The intense competition is putting pressure on sponsors to come up with new strategies to deliver quality, well-priced deals. One option is simply working harder to uncover solid properties that deliver favorable returns — including tapping smaller secondary and emerging markets such as Nashville and Charlotte, as well as expanding the size and type of target properties.
Competition for real estate is opening up opportunities in alternative property types such as hotels, assisted living housing and oil and gas interests that often deliver higher returns. For example, Spectrus is putting together land TICs that appeal to a more aggressive buyer who is willing to take a bigger risk to capitalize on rising land prices. “We are doing quite a few land deals now where it is more of an appreciation play,” Johnson says. Spectrus recently purchased nearly 14 acres of undeveloped land in Frisco, Texas, which is about 18 miles north of Dallas.
Sponsors such as Triple Net Properties have widened investment parameters in order to find attractive deals. The sponsor that once focused solely on office properties with trophy buys such as 123 North Wacker in Chicago is now exploring opportunities in the retail and multifamily sectors. Triple Net also is considering deals on the smaller end of the spectrum with equity commitments of about $14 million, which is significantly lower than the $48 million it raised for 123 North Wacker. “I think the marketplace has recognized that it needs to be much more flexible and mobile in the current competitive climate,” Nogales says.
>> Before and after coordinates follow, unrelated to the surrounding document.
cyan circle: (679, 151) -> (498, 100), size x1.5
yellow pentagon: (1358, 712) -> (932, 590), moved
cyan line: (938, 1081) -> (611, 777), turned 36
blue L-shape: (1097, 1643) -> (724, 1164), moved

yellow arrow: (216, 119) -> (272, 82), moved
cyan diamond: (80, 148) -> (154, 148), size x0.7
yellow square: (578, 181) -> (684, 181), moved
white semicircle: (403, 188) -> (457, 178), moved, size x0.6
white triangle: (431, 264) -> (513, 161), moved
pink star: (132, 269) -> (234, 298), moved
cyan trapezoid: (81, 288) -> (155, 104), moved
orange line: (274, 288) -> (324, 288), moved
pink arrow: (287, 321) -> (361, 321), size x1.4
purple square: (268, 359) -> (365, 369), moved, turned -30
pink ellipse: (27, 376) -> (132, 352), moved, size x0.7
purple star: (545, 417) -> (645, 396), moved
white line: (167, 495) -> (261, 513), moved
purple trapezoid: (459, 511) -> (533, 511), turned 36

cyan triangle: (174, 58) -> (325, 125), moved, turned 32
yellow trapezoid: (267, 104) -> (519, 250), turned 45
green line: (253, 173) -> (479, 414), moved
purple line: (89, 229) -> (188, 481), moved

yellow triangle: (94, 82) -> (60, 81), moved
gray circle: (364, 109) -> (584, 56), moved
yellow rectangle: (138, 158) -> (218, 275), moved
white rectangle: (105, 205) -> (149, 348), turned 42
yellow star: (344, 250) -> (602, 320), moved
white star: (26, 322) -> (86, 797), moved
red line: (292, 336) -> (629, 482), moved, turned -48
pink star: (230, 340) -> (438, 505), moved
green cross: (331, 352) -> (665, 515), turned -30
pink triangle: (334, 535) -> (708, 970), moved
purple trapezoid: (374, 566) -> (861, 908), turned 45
It has not been easy for investors to adapt to lower returns, but they are making the adjustment. “The education process that goes on with TIC investors is that their level of expectation needs to be in line with what the market can deliver,” Runnels says.
Investors who expect to realize an immediate cash-on-cash return of 7.5% to 8% may find that to be unrealistic, especially given the fact that commercial real estate properties are trading at cap rates averaging 6.5% to 7%. The added front-end fees associated with TICs, which can range between 5% and 10% of the property value, often drop cash-on-cash returns another 50 to 100 basis points.
“I think investors understand the cap-rate compression, but at the same time it is kind of an education,” Snodgrass says. Most investors have already adjusted expectations. “Last year when we brought out a 6% and 5% deal, they thought we were crazy,” Snodgrass says of TIC buyers. But it is a matter of educating investors that if they want a quality asset in this heated market, that is the return they can expect, he adds.
One question is whether lower returns on TICs, and real estate in general, will prompt investors to move their money into other types of investments such as stocks and bonds. Certainly, many of those investors who are not investing in TICs as part of a 1031 exchange, will search for higher returns elsewhere. However, for 1031 investors, TICs continue to represent a very attractive option, because they can move quickly to close a deal and they are willing to take lower returns if that means saving 20% to 25% of their capital gains by deferring taxes.
The reality is that alternative investments are somewhat limited. If an investor opts to sell a property and then shift that money into an investment other than real estate, he or she faces paying the capital gains tax. “Not to say that investors are backed into a corner and the only option to them is TICs. That is not the case at all,” says Swayne of WMS Financial Planners. But TICs are earning a reputation as an increasingly viable option that offers a relatively secure real estate investment, generates steady cash flow and is not management intensive.
Adds Swayne, “The fact that not only are more and more private investors buying TICs for the first time, but that more than 90% of investors who are selling TICs are reinvesting in them again, would demonstrate that the concept continues to gain acceptance.”
—Beth Teig is a Minneapolis-based writer.